Stored entries
· · · ·

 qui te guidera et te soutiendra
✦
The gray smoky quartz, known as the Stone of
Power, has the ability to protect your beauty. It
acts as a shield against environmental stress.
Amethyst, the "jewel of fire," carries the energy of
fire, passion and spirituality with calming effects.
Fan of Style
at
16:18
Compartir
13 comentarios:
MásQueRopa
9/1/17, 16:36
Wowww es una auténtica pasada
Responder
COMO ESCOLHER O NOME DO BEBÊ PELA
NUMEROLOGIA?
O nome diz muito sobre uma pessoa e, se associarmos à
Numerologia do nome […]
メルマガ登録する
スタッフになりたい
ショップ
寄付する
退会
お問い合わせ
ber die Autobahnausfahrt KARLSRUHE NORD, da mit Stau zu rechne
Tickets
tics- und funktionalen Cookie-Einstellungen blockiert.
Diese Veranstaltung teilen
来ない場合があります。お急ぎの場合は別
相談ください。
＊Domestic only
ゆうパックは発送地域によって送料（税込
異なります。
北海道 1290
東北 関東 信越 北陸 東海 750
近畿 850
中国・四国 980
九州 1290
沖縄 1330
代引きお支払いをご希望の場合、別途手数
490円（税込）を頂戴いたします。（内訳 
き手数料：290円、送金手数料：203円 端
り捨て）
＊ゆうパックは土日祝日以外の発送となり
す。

· · · ·

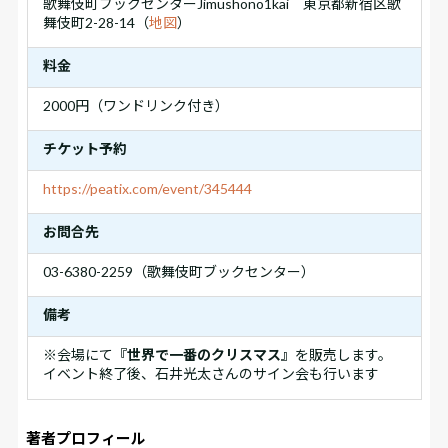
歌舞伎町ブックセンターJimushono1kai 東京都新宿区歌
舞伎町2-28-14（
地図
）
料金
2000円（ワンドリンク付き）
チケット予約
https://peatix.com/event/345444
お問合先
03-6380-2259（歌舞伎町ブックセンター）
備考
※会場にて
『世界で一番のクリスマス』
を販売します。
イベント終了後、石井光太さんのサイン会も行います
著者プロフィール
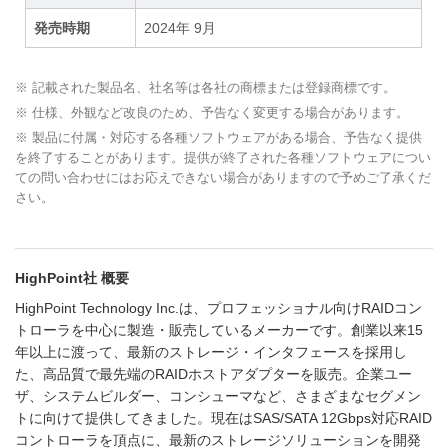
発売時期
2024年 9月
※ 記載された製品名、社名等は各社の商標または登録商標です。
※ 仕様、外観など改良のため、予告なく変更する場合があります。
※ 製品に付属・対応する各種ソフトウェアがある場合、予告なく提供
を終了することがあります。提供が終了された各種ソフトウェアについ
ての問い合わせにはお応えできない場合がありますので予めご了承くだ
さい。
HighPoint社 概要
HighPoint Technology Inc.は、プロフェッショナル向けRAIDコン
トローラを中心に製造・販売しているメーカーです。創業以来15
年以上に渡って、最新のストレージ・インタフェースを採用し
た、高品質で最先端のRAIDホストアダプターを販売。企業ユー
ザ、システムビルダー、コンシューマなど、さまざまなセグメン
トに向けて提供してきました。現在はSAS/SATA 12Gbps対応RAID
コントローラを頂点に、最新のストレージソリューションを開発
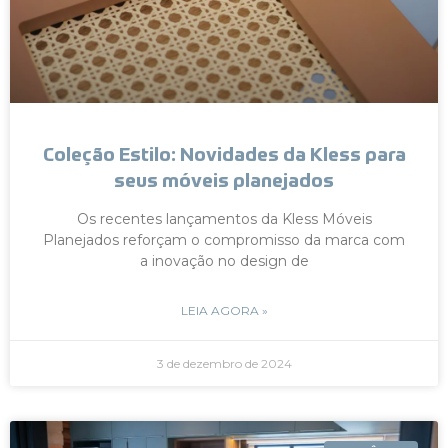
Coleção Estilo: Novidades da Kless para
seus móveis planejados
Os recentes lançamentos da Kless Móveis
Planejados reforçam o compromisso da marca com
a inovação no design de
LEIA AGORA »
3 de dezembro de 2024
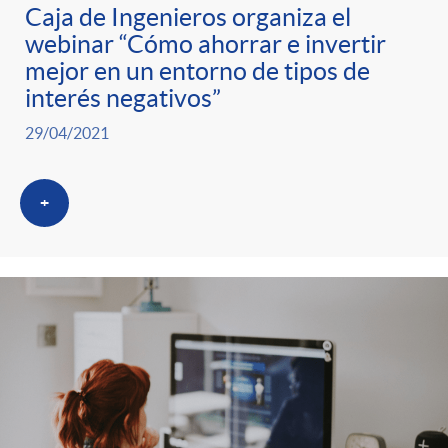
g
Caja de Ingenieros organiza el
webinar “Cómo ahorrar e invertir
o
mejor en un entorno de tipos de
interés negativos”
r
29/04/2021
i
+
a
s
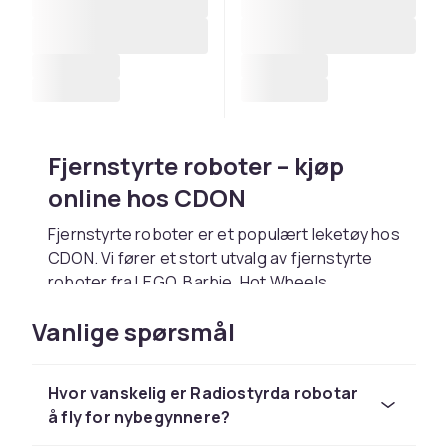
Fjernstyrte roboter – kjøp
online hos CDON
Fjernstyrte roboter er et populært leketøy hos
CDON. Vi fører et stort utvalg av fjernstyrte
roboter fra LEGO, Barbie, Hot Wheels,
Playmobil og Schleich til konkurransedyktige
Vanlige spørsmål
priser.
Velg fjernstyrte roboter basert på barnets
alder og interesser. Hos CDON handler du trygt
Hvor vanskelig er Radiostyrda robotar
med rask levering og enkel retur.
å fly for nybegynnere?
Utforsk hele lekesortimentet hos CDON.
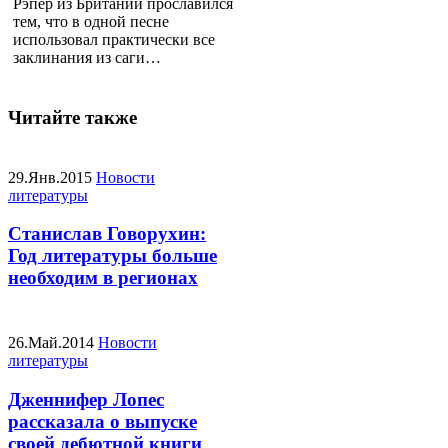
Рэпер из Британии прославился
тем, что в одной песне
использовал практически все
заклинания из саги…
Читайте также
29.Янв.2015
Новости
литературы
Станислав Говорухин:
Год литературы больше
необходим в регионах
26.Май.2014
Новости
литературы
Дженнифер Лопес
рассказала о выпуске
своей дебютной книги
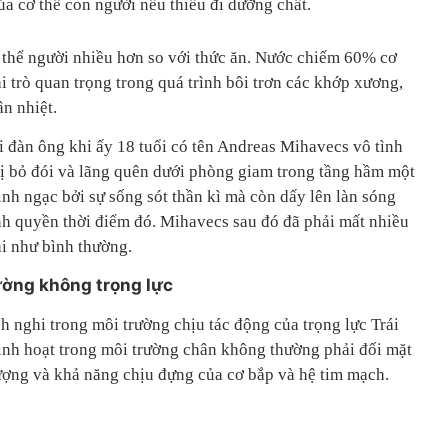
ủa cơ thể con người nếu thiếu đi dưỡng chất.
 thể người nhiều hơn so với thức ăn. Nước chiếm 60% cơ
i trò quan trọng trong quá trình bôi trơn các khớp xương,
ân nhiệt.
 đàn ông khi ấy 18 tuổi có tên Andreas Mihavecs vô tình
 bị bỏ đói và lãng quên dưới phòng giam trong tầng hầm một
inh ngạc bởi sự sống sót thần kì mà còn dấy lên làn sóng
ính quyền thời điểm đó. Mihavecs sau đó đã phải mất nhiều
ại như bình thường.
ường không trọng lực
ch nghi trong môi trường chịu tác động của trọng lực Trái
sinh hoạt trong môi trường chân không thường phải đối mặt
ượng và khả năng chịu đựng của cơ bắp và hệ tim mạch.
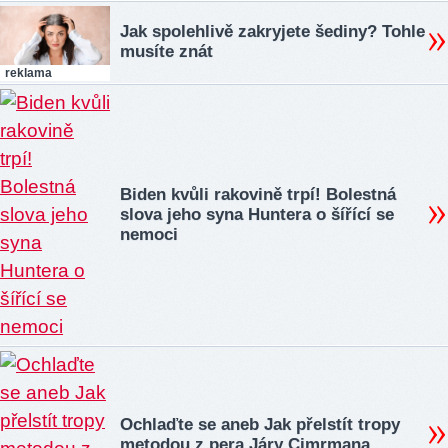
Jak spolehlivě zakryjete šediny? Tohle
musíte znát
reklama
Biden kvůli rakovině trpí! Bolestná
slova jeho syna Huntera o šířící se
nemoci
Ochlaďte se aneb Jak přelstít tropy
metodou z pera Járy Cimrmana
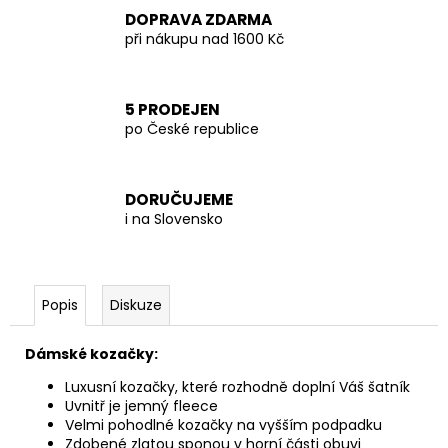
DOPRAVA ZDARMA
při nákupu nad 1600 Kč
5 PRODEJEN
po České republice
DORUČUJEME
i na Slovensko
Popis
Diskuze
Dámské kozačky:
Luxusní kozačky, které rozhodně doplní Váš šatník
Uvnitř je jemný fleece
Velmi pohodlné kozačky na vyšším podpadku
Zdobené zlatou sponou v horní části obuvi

· · · ·

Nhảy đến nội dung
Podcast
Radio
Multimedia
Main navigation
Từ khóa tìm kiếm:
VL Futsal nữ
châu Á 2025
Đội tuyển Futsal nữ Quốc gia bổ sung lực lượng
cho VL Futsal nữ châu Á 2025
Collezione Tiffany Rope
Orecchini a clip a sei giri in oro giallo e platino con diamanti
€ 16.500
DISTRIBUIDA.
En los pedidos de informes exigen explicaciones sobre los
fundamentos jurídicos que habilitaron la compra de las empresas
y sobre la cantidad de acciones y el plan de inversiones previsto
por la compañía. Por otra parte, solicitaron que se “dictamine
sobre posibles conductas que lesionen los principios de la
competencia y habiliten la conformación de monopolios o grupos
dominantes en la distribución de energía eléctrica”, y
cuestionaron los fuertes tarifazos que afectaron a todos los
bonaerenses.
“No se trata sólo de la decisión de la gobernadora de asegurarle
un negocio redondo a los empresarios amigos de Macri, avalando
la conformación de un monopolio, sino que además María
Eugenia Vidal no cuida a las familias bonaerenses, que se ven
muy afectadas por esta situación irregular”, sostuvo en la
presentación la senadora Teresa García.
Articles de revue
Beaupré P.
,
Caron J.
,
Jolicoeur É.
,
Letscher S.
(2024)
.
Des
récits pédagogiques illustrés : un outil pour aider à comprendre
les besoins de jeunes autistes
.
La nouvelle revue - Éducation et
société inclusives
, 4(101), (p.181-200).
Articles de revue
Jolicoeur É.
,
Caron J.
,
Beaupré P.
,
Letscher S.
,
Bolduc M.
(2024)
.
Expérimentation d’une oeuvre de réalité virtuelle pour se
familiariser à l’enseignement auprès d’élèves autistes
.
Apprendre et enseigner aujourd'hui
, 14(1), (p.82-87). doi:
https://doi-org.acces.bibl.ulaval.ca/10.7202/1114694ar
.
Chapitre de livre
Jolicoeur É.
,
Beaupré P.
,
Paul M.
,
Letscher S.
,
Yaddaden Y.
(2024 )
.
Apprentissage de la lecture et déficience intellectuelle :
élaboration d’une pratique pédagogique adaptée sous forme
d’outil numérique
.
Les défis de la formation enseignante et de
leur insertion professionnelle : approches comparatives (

· · · ·

Where in the entries does the word "nhiều" occur? Copy out each line that has it.

 thể người nhiều hơn so với thức ăn. Nước chiếm 60% cơ
ính quyền thời điểm đó. Mihavecs sau đó đã phải mất nhiều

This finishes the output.